I remember reading an article that described the project as going quite well. The elk are thriving, and there is even some up and comming bulls that want to challenge the current dominant male. Sonds positive. I'll look around to see if I can locate the article.
I went to that area of the Smokies' in Oct. 2002 to hike the local trails in hopes of seeing or hearing some Elk. At that time, the main concerns were, how would the Black Bears react to thier new neighbors? I never heard if any problems arose with the bears. Anyhow, after hiking around the Cataloochee area for 2 1/2 days I had no luck until I got to the campground. I set-up my tent as it was getting into dusk and I noticed that a bunch of campers were headed up to the main road. I asked a couple next to me why, and they said to see the Elk! Sure enough, the Elk were grazeing in the meadows where they were released. I got a few dark pix of a pair with a youngster. I suppose they will spread out as the herd grows and they compete for food. I would be interested in updated info if anyone has it.
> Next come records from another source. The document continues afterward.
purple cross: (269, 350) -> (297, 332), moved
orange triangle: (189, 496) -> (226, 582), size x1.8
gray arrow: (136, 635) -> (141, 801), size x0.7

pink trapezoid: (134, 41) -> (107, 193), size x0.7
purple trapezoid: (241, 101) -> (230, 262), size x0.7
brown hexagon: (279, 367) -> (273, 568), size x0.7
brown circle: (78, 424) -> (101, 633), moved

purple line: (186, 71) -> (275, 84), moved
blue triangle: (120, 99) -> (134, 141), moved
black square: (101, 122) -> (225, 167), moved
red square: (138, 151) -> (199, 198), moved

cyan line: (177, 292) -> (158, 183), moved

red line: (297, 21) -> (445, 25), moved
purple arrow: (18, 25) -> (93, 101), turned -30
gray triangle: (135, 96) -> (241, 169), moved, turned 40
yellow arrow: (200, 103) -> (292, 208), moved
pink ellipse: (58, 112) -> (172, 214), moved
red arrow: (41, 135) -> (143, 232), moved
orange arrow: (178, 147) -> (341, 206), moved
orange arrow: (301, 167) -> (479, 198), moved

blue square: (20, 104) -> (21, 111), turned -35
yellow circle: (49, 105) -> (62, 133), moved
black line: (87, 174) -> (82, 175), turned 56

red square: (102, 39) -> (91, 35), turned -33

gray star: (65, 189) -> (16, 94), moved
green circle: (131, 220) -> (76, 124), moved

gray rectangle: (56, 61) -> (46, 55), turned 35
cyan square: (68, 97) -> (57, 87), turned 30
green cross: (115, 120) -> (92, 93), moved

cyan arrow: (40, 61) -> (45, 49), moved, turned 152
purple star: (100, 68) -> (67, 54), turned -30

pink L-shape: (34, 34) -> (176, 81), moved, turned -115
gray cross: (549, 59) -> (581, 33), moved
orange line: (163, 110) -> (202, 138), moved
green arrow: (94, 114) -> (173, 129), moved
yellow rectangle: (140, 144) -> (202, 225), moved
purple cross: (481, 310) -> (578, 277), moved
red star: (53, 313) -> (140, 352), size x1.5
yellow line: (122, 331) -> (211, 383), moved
2004 saw 30-40 Elk transported to the Smokies from Land Between the Lakes Elk and Bison Prairie. That was the 2nd or 3rd transport for reintroduction to the wild. The Elk and Bison Prairie in Western KY currently boasts about 45 head of elk including a 24 point buck. Reintroduction usually takes place the last week of January or the first of Feb. It would be interesting to see how the numbers are doing in the Smokies. Any news?